__Work required__: For the entries that follow, produce an exact copy with no pictures in it.

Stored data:
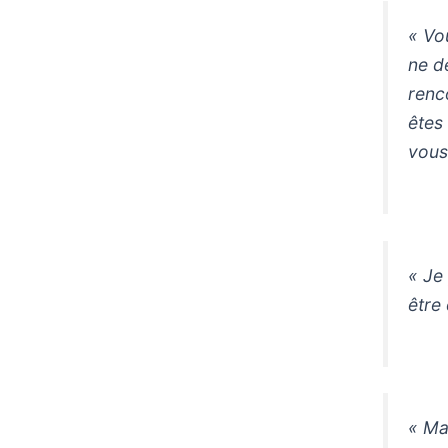
« Vo
ne d
renc
êtes
vous 
« Je
être
« Ma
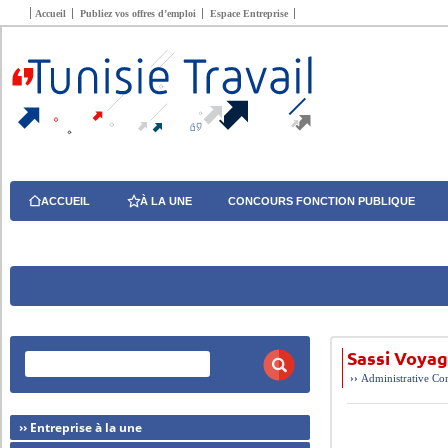
Accueil
Publiez vos offres d’emploi
Espace Entreprise
ACCUEIL
À LA UNE
CONCOURS FONCTION PUBLIQUE
Sassi Voya
››
Administrative
Com
›› Entreprise à la une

__Solution for this exercise__:
« Vo
ne d
renc
êtes
vous 
« Je
être
« Ma
Accueil
Publiez vos offres d’emploi
Espace Entreprise
ACCUEIL
À LA UNE
CONCOURS FONCTION PUBLIQUE
Sassi Voya
››
Administrative
Com
›› Entreprise à la une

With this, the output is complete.